The Hoover Institution Program on the US, China, and the World invites you to a roundtable on From Press to Protest to Prison: Jimmy Lai and the End of Hong Kong Freedom on Monday, November 3 , 2025 from 4:00-5:30 PM PT. 

This talk examines the prosecution and imprisonment of Hong Kong pro-democracy publisher Jimmy Lai under the National Security Law, situating his case within the broader context of nearly 2,000 political convictions following the city’s 2019 democracy protests. Lai—detained since late 2020 and largely held in solitary confinement—faces imminent conviction and sentencing following a lengthy trial. His prosecution is widely regarded as emblematic of the city’s intensified political crackdown, with international ramifications: President Donald Trump’s public pledge to seek Lai’s release has made the case an issue in Sino‑U.S. bilateral discussions. Drawing on his biography of Lai, The Troublemaker, and his experience as a former director of Next Digital, Mark Clifford will analyze the legal, political, and media dimensions of the case, assess its significance for Hong Kong’s future as a global financial center, and consider its implications for relations between China and democratic countries.

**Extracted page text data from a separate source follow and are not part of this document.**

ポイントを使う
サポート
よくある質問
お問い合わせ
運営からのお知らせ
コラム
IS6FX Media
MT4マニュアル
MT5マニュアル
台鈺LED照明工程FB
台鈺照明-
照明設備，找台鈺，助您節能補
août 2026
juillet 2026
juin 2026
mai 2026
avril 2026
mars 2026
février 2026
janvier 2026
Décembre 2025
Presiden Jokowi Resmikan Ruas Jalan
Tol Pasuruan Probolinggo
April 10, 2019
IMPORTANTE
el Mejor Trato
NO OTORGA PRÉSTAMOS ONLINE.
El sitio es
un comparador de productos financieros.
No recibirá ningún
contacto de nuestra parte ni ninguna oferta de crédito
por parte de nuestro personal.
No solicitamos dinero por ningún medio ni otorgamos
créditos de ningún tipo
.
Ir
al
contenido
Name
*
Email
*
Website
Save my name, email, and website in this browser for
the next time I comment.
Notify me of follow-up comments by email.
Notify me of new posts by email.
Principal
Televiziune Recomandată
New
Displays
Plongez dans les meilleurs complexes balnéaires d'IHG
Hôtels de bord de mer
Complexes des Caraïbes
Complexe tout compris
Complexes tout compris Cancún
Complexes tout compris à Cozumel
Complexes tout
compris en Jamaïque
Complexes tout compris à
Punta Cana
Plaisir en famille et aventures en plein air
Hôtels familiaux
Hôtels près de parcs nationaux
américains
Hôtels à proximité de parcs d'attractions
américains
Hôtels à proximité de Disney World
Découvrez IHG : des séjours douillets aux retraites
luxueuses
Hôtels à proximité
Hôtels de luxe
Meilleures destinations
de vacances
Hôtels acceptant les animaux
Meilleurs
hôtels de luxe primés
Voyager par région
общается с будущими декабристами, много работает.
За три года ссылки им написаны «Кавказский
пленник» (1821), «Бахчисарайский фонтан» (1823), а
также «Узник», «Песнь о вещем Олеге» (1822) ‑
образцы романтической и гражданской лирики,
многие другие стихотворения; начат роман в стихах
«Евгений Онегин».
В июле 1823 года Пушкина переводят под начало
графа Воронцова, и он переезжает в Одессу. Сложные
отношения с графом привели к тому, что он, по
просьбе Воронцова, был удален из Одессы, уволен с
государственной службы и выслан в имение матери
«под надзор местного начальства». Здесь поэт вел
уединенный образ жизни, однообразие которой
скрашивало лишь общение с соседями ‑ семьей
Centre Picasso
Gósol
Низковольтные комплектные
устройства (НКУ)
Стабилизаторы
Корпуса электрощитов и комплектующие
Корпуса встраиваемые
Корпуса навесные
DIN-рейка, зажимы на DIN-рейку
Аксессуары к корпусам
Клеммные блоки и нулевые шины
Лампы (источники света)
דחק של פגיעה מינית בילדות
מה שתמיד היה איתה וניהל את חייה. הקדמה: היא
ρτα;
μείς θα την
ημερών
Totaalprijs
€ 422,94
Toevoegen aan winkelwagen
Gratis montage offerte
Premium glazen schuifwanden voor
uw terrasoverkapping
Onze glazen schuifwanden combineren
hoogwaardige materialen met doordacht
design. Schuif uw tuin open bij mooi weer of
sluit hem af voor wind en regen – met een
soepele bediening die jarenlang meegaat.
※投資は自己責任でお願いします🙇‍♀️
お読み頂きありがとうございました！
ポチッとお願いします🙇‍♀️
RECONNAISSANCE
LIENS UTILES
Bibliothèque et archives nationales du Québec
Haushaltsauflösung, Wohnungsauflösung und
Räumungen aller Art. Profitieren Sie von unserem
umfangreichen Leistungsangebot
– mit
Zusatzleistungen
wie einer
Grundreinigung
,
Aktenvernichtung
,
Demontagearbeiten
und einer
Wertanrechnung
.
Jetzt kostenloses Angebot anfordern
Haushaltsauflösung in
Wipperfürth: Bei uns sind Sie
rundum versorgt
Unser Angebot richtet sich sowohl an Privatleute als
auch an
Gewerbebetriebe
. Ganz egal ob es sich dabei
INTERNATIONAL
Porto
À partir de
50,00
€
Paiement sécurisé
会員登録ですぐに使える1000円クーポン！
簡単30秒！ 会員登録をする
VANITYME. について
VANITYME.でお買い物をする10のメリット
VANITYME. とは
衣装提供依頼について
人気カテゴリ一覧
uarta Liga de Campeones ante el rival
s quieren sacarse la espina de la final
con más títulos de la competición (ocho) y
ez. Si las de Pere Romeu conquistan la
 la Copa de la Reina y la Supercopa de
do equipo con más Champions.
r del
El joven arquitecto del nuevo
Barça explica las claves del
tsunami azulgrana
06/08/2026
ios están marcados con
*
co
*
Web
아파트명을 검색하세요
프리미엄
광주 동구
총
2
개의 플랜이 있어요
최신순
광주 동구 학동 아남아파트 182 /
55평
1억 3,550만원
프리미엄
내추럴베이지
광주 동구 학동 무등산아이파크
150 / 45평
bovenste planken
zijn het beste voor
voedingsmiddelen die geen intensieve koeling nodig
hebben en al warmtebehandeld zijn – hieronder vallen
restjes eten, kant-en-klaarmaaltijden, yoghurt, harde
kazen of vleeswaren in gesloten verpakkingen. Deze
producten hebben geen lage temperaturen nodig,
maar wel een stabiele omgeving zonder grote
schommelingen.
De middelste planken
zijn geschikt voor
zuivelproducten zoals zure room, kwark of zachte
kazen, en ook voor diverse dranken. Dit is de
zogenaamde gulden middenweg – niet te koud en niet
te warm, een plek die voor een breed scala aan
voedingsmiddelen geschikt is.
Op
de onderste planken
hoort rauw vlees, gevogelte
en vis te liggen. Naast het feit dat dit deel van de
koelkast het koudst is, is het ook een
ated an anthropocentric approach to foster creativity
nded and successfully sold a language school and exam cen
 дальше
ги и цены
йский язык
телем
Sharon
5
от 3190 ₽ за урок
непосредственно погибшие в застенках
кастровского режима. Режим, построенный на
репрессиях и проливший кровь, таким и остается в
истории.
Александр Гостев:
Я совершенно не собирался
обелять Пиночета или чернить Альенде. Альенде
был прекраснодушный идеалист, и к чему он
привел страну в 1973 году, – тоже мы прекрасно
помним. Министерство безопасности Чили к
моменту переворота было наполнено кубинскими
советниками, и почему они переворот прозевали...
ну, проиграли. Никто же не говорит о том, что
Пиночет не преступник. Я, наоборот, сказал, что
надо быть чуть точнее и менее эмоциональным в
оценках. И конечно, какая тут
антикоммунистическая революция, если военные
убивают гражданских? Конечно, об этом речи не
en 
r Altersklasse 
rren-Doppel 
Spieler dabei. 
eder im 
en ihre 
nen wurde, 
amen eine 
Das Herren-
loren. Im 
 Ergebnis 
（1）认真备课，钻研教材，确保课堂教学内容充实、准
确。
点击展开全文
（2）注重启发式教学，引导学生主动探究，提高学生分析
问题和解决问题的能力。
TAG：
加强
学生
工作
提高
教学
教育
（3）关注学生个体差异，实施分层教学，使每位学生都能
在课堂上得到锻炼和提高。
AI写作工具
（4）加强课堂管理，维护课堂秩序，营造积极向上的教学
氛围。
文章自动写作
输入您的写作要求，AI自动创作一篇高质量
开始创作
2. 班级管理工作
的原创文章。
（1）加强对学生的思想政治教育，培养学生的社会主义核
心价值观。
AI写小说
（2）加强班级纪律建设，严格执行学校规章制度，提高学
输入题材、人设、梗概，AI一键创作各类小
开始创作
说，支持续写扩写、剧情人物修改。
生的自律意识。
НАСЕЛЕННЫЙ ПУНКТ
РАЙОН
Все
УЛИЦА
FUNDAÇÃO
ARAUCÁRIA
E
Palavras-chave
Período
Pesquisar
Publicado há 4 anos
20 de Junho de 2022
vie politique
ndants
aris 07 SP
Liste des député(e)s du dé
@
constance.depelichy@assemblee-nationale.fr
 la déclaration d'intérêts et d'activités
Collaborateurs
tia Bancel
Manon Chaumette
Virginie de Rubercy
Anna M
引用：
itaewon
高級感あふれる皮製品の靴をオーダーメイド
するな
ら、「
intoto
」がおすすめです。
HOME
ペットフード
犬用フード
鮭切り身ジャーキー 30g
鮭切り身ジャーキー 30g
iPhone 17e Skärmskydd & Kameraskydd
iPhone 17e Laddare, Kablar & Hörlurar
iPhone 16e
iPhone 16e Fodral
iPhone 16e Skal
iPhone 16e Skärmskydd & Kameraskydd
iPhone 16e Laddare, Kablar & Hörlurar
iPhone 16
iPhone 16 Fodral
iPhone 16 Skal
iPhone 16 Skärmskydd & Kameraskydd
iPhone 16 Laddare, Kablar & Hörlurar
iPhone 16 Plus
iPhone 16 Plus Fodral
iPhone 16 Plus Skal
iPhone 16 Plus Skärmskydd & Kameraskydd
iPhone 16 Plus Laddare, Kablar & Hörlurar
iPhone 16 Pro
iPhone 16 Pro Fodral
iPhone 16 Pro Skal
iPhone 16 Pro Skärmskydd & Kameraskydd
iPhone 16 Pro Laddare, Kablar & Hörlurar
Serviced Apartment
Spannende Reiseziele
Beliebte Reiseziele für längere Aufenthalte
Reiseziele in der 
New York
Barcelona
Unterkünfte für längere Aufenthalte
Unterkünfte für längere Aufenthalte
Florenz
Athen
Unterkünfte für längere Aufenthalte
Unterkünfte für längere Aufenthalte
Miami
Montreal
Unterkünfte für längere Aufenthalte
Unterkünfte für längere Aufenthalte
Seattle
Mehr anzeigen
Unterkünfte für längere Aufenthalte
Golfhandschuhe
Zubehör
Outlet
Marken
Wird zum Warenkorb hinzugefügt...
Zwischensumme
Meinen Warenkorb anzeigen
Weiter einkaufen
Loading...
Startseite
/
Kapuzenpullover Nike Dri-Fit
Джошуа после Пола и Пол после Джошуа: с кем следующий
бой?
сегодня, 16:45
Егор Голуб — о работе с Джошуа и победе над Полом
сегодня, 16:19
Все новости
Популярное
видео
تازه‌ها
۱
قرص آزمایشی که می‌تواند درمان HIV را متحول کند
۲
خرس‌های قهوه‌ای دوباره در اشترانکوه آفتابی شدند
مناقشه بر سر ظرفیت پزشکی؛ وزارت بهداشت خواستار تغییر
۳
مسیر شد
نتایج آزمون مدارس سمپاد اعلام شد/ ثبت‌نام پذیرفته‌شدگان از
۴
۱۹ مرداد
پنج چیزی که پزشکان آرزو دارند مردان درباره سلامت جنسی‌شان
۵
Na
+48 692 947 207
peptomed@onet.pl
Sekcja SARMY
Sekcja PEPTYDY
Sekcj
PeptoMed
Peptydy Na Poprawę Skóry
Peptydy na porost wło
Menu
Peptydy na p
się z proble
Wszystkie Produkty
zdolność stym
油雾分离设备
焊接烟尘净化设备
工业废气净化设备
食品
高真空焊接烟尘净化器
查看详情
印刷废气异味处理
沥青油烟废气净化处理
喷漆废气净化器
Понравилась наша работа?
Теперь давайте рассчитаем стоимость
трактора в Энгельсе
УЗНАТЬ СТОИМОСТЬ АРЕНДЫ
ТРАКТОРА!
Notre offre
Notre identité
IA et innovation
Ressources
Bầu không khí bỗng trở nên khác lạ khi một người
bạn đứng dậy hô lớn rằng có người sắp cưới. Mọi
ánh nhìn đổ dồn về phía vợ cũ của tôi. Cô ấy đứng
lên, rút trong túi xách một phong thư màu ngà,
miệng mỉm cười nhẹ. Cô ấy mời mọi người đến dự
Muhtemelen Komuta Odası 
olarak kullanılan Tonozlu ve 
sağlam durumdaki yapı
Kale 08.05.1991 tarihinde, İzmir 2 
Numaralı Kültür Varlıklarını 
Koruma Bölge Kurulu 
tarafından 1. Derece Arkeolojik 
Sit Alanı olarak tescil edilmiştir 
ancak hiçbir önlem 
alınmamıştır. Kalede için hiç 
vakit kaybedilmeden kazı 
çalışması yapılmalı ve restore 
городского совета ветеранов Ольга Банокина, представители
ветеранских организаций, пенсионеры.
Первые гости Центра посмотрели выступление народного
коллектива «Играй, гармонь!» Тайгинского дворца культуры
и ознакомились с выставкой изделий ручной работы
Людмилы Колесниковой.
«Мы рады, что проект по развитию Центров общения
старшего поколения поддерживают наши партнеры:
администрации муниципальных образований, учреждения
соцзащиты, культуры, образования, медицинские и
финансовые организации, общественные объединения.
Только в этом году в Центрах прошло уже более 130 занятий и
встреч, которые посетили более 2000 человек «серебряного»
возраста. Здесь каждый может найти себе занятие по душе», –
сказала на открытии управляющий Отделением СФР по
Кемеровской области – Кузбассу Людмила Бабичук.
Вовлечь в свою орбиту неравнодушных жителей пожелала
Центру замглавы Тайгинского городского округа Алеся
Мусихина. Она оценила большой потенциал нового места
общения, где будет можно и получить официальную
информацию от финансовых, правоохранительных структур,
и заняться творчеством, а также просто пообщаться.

From Press to Protest to Prison:  Jimmy Lai and the End of Hong Kong Freedom

SPEAKER 

Mark L. Clifford is the president of the Committee for Freedom in Hong Kong Foundation. He holds a PhD in history from the University of Hong Kong and lived in Asia from 1987 until 2021. Clifford is the former editor-in-chief of the South China Morning Post and publisher and editor-in-chief of The Standard (both in Hong Kong). He held senior editorial positions at BusinessWeek and the Far Eastern Economic Review in Hong Kong and Seoul. He graduated in history from UC Berkeley and was a Walter Bagehot Fellow at Columbia University.

MODERATOR

Larry Diamond is the William L. Clayton Senior Fellow at the Hoover Institution, the Mosbacher Senior Fellow in Global Democracy at the Freeman Spogli Institute for International Studies (FSI), and a Bass University Fellow in Undergraduate Education at Stanford University. He is the founding co-editor of the Journal of Democracy and has written extensively on democratic development worldwide. At Hoover, he co-leads the Project on Taiwan in the Indo-Pacific Region and participates in the Program on the US, China, and the World. At FSI, he is among the core faculty of the Center on Democracy, Development, and the Rule of Law.